### Your objective
Return all entries precisely as they stand, without the images.

Items from a dataset:
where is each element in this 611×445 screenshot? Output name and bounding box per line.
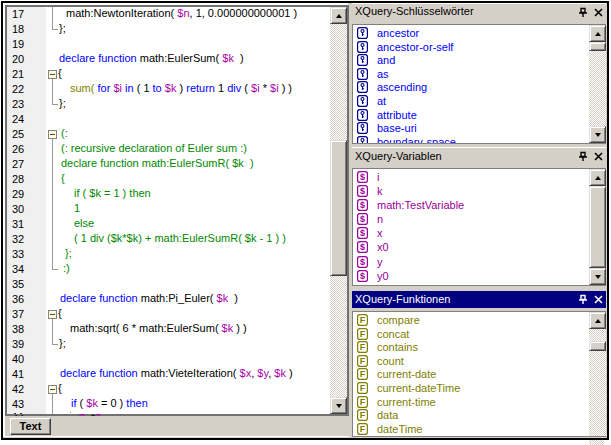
svg-text:F: F	[360, 369, 366, 379]
svg-text:$: $	[360, 242, 365, 252]
svg-text:F: F	[360, 329, 366, 339]
svg-text:$: $	[360, 257, 365, 267]
svg-text:F: F	[360, 397, 366, 407]
svg-text:$: $	[360, 172, 365, 182]
svg-text:$: $	[360, 228, 365, 238]
svg-text:$: $	[360, 200, 365, 210]
svg-text:F: F	[360, 356, 366, 366]
svg-text:F: F	[360, 410, 366, 420]
svg-text:F: F	[360, 424, 366, 434]
svg-text:F: F	[360, 315, 366, 325]
svg-text:$: $	[360, 214, 365, 224]
svg-text:F: F	[360, 342, 366, 352]
svg-text:$: $	[360, 271, 365, 281]
svg-text:F: F	[360, 383, 366, 393]
svg-text:$: $	[360, 186, 365, 196]
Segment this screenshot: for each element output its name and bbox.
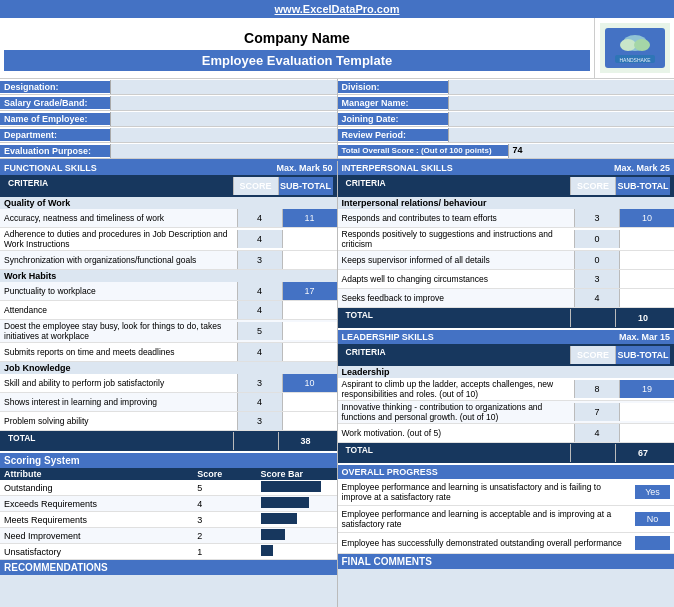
field-manager-name: Manager Name:: [338, 95, 675, 111]
scoring-table: Attribute Score Score Bar Outstanding 5 …: [0, 468, 337, 560]
table-row: Innovative thinking - contribution to or…: [338, 401, 675, 424]
table-row: Skill and ability to perform job satisfa…: [0, 374, 337, 393]
scoring-row: Exceeds Requirements 4: [0, 496, 337, 512]
field-evaluation-purpose: Evaluation Purpose:: [0, 143, 337, 159]
table-row: Accuracy, neatness and timeliness of wor…: [0, 209, 337, 228]
field-department: Department:: [0, 127, 337, 143]
table-row: Problem solving ability 3: [0, 412, 337, 431]
field-division: Division:: [338, 79, 675, 95]
leadership-criteria-header: CRITERIA SCORE SUB-TOTAL: [338, 344, 675, 366]
final-comments-body[interactable]: [338, 569, 675, 607]
scoring-row: Meets Requirements 3: [0, 512, 337, 528]
table-row: Adapts well to changing circumstances 3: [338, 270, 675, 289]
quality-of-work-title: Quality of Work: [0, 197, 337, 209]
interpersonal-total-row: TOTAL 10: [338, 308, 675, 328]
table-row: Shows interest in learning and improving…: [0, 393, 337, 412]
overall-progress-row-2: Employee performance and learning is acc…: [338, 506, 675, 533]
job-knowledge-title: Job Knowledge: [0, 362, 337, 374]
table-row: Work motivation. (out of 5) 4: [338, 424, 675, 443]
field-salary-grade: Salary Grade/Band:: [0, 95, 337, 111]
table-row: Synchronization with organizations/funct…: [0, 251, 337, 270]
table-row: Punctuality to workplace 4 17: [0, 282, 337, 301]
logo: HANDSHAKE: [594, 18, 674, 78]
table-row: Responds positively to suggestions and i…: [338, 228, 675, 251]
table-row: Submits reports on time and meets deadli…: [0, 343, 337, 362]
field-designation: Designation:: [0, 79, 337, 95]
table-row: Keeps supervisor informed of all details…: [338, 251, 675, 270]
table-row: Adherence to duties and procedures in Jo…: [0, 228, 337, 251]
main-content: FUNCTIONAL SKILLS Max. Mark 50 CRITERIA …: [0, 161, 674, 607]
field-joining-date: Joining Date:: [338, 111, 675, 127]
recommendations-body[interactable]: [0, 575, 337, 607]
field-employee-name: Name of Employee:: [0, 111, 337, 127]
field-total-score: Total Overall Score : (Out of 100 points…: [338, 143, 675, 159]
overall-progress-header: OVERALL PROGRESS: [338, 465, 675, 479]
interpersonal-subsection-title: Interpersonal relations/ behaviour: [338, 197, 675, 209]
table-row: Attendance 4: [0, 301, 337, 320]
top-bar: www.ExcelDataPro.com: [0, 0, 674, 18]
interpersonal-skills-header: INTERPERSONAL SKILLS Max. Mark 25: [338, 161, 675, 175]
table-row: Doest the employee stay busy, look for t…: [0, 320, 337, 343]
functional-criteria-header: CRITERIA SCORE SUB-TOTAL: [0, 175, 337, 197]
svg-point-3: [620, 39, 636, 51]
functional-total-row: TOTAL 38: [0, 431, 337, 451]
scoring-row: Unsatisfactory 1: [0, 544, 337, 560]
site-url[interactable]: www.ExcelDataPro.com: [275, 3, 400, 15]
overall-progress-row-3: Employee has successfully demonstrated o…: [338, 533, 675, 554]
right-panel: INTERPERSONAL SKILLS Max. Mark 25 CRITER…: [338, 161, 675, 607]
scoring-row: Need Improvement 2: [0, 528, 337, 544]
header-fields: Designation: Salary Grade/Band: Name of …: [0, 79, 674, 161]
scoring-section: Scoring System Attribute Score Score Bar…: [0, 453, 337, 560]
svg-point-4: [634, 39, 650, 51]
left-panel: FUNCTIONAL SKILLS Max. Mark 50 CRITERIA …: [0, 161, 338, 607]
svg-text:HANDSHAKE: HANDSHAKE: [619, 57, 651, 63]
overall-progress-row-1: Employee performance and learning is uns…: [338, 479, 675, 506]
scoring-row: Outstanding 5: [0, 480, 337, 496]
table-row: Responds and contributes to team efforts…: [338, 209, 675, 228]
company-name: Company Name: [4, 26, 590, 50]
functional-skills-header: FUNCTIONAL SKILLS Max. Mark 50: [0, 161, 337, 175]
template-title: Employee Evaluation Template: [4, 50, 590, 71]
work-habits-title: Work Habits: [0, 270, 337, 282]
interpersonal-criteria-header: CRITERIA SCORE SUB-TOTAL: [338, 175, 675, 197]
final-comments-section: FINAL COMMENTS: [338, 554, 675, 607]
leadership-subsection-title: Leadership: [338, 366, 675, 378]
recommendations-section: RECOMMENDATIONS: [0, 560, 337, 607]
table-row: Seeks feedback to improve 4: [338, 289, 675, 308]
leadership-skills-header: LEADERSHIP SKILLS Max. Mar 15: [338, 330, 675, 344]
field-review-period: Review Period:: [338, 127, 675, 143]
table-row: Aspirant to climb up the ladder, accepts…: [338, 378, 675, 401]
leadership-total-row: TOTAL 67: [338, 443, 675, 463]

### Written response
where is each element in this 611×445 screenshot? Output name and bounding box per line.
svg-text:F: F	[360, 369, 366, 379]
svg-text:$: $	[360, 242, 365, 252]
svg-text:F: F	[360, 329, 366, 339]
svg-text:$: $	[360, 257, 365, 267]
svg-text:F: F	[360, 397, 366, 407]
svg-text:$: $	[360, 172, 365, 182]
svg-text:$: $	[360, 228, 365, 238]
svg-text:$: $	[360, 200, 365, 210]
svg-text:F: F	[360, 356, 366, 366]
svg-text:F: F	[360, 410, 366, 420]
svg-text:F: F	[360, 424, 366, 434]
svg-text:F: F	[360, 315, 366, 325]
svg-text:$: $	[360, 214, 365, 224]
svg-text:F: F	[360, 342, 366, 352]
svg-text:$: $	[360, 271, 365, 281]
svg-text:F: F	[360, 383, 366, 393]
svg-text:$: $	[360, 186, 365, 196]
Segment this screenshot: for each element output its name and bbox.
field-manager-name: Manager Name:: [338, 95, 675, 111]
scoring-table: Attribute Score Score Bar Outstanding 5 …: [0, 468, 337, 560]
table-row: Innovative thinking - contribution to or…: [338, 401, 675, 424]
table-row: Skill and ability to perform job satisfa…: [0, 374, 337, 393]
scoring-row: Exceeds Requirements 4: [0, 496, 337, 512]
field-evaluation-purpose: Evaluation Purpose:: [0, 143, 337, 159]
table-row: Accuracy, neatness and timeliness of wor…: [0, 209, 337, 228]
field-department: Department:: [0, 127, 337, 143]
table-row: Problem solving ability 3: [0, 412, 337, 431]
field-division: Division:: [338, 79, 675, 95]
leadership-criteria-header: CRITERIA SCORE SUB-TOTAL: [338, 344, 675, 366]
final-comments-body[interactable]: [338, 569, 675, 607]
scoring-row: Meets Requirements 3: [0, 512, 337, 528]
table-row: Adapts well to changing circumstances 3: [338, 270, 675, 289]
quality-of-work-title: Quality of Work: [0, 197, 337, 209]
interpersonal-total-row: TOTAL 10: [338, 308, 675, 328]
table-row: Shows interest in learning and improving…: [0, 393, 337, 412]
overall-progress-row-2: Employee performance and learning is acc…: [338, 506, 675, 533]
job-knowledge-title: Job Knowledge: [0, 362, 337, 374]
table-row: Work motivation. (out of 5) 4: [338, 424, 675, 443]
field-salary-grade: Salary Grade/Band:: [0, 95, 337, 111]
table-row: Synchronization with organizations/funct…: [0, 251, 337, 270]
table-row: Punctuality to workplace 4 17: [0, 282, 337, 301]
logo: HANDSHAKE: [594, 18, 674, 78]
table-row: Responds positively to suggestions and i…: [338, 228, 675, 251]
table-row: Submits reports on time and meets deadli…: [0, 343, 337, 362]
field-designation: Designation:: [0, 79, 337, 95]
table-row: Keeps supervisor informed of all details…: [338, 251, 675, 270]
table-row: Adherence to duties and procedures in Jo…: [0, 228, 337, 251]
main-content: FUNCTIONAL SKILLS Max. Mark 50 CRITERIA …: [0, 161, 674, 607]
field-joining-date: Joining Date:: [338, 111, 675, 127]
recommendations-body[interactable]: [0, 575, 337, 607]
field-employee-name: Name of Employee:: [0, 111, 337, 127]
field-total-score: Total Overall Score : (Out of 100 points…: [338, 143, 675, 159]
overall-progress-header: OVERALL PROGRESS: [338, 465, 675, 479]
interpersonal-subsection-title: Interpersonal relations/ behaviour: [338, 197, 675, 209]
table-row: Attendance 4: [0, 301, 337, 320]
top-bar: www.ExcelDataPro.com: [0, 0, 674, 18]
interpersonal-skills-header: INTERPERSONAL SKILLS Max. Mark 25: [338, 161, 675, 175]
table-row: Doest the employee stay busy, look for t…: [0, 320, 337, 343]
functional-criteria-header: CRITERIA SCORE SUB-TOTAL: [0, 175, 337, 197]
svg-point-3: [620, 39, 636, 51]
functional-total-row: TOTAL 38: [0, 431, 337, 451]
scoring-row: Unsatisfactory 1: [0, 544, 337, 560]
site-url[interactable]: www.ExcelDataPro.com: [275, 3, 400, 15]
overall-progress-row-3: Employee has successfully demonstrated o…: [338, 533, 675, 554]
right-panel: INTERPERSONAL SKILLS Max. Mark 25 CRITER…: [338, 161, 675, 607]
scoring-row: Need Improvement 2: [0, 528, 337, 544]
header-fields: Designation: Salary Grade/Band: Name of …: [0, 79, 674, 161]
scoring-section: Scoring System Attribute Score Score Bar…: [0, 453, 337, 560]
svg-point-4: [634, 39, 650, 51]
left-panel: FUNCTIONAL SKILLS Max. Mark 50 CRITERIA …: [0, 161, 338, 607]
svg-text:HANDSHAKE: HANDSHAKE: [619, 57, 651, 63]
overall-progress-row-1: Employee performance and learning is uns…: [338, 479, 675, 506]
scoring-row: Outstanding 5: [0, 480, 337, 496]
table-row: Responds and contributes to team efforts…: [338, 209, 675, 228]
company-name: Company Name: [4, 26, 590, 50]
functional-skills-header: FUNCTIONAL SKILLS Max. Mark 50: [0, 161, 337, 175]
template-title: Employee Evaluation Template: [4, 50, 590, 71]
work-habits-title: Work Habits: [0, 270, 337, 282]
interpersonal-criteria-header: CRITERIA SCORE SUB-TOTAL: [338, 175, 675, 197]
final-comments-section: FINAL COMMENTS: [338, 554, 675, 607]
leadership-subsection-title: Leadership: [338, 366, 675, 378]
recommendations-section: RECOMMENDATIONS: [0, 560, 337, 607]
table-row: Seeks feedback to improve 4: [338, 289, 675, 308]
leadership-skills-header: LEADERSHIP SKILLS Max. Mar 15: [338, 330, 675, 344]
field-review-period: Review Period:: [338, 127, 675, 143]
table-row: Aspirant to climb up the ladder, accepts…: [338, 378, 675, 401]
leadership-total-row: TOTAL 67: [338, 443, 675, 463]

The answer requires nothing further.